Chi non si adegua perde clienti. Ossia cittadini.
Più nello specifico dobbiamo seriamente iniziare a chiarirci su che tipo di Italia vogliamo costruire. Semplificare la burocrazia, curare i parchi e i monumenti, ridurre i tempi di attesa per gli esami medici, eliminare la criminalità organizzata e la corruzione non è “una cosa che forse sarebbe meglio fare”, ma un must per sopravvivere come paese. Altrimenti ci ridurremo come quei piccoli paesini di montagna o di provincia che si sono svuotati quando le grandi città hanno iniziato ad attirare giovani in cerca di lavoro: un paese di vecchi che vive solo più di ricordi e gloria passata.
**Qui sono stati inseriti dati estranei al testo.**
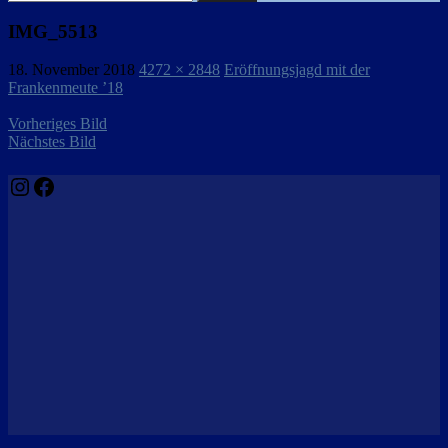
nach:
IMG_5513
18. November 2018
4272 × 2848
Eröffnungsjagd mit der
Frankenmeute ’18
Vorheriges Bild
Nächstes Bild
Instagram
Facebook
Eliminare i problemi esistenti oggi è solo il primo passo per costruire qualcosa di solido e duraturo che possa richiamare chi è scappato o chi avrebbe voglia di venire a vivere o investire ma ha troppa paura di instabilità, regole poco chiare e di uno Stato che prima ti considera un evasore e un delinquente con soli doveri e poi, forse, anche un cittadino con dei diritti.
In un altro articolo ho parlato della differenza fra PIL (Prodotto Interno Lordo) e FIL (Felicità Interna Lorda). È proprio dalle basi, dalle fondamenta che dobbiamo iniziare a chiarirci. Sono questi i dibattiti che vorrei sentir fare dalla politica. Vorrei vedere confronti intelligenti con idee, progetti e le motivazioni che li sostengono. Dici che sogno troppo in grande?
Dipende da noi. Da me. Da te. Non lo ripeterò mai abbastanza.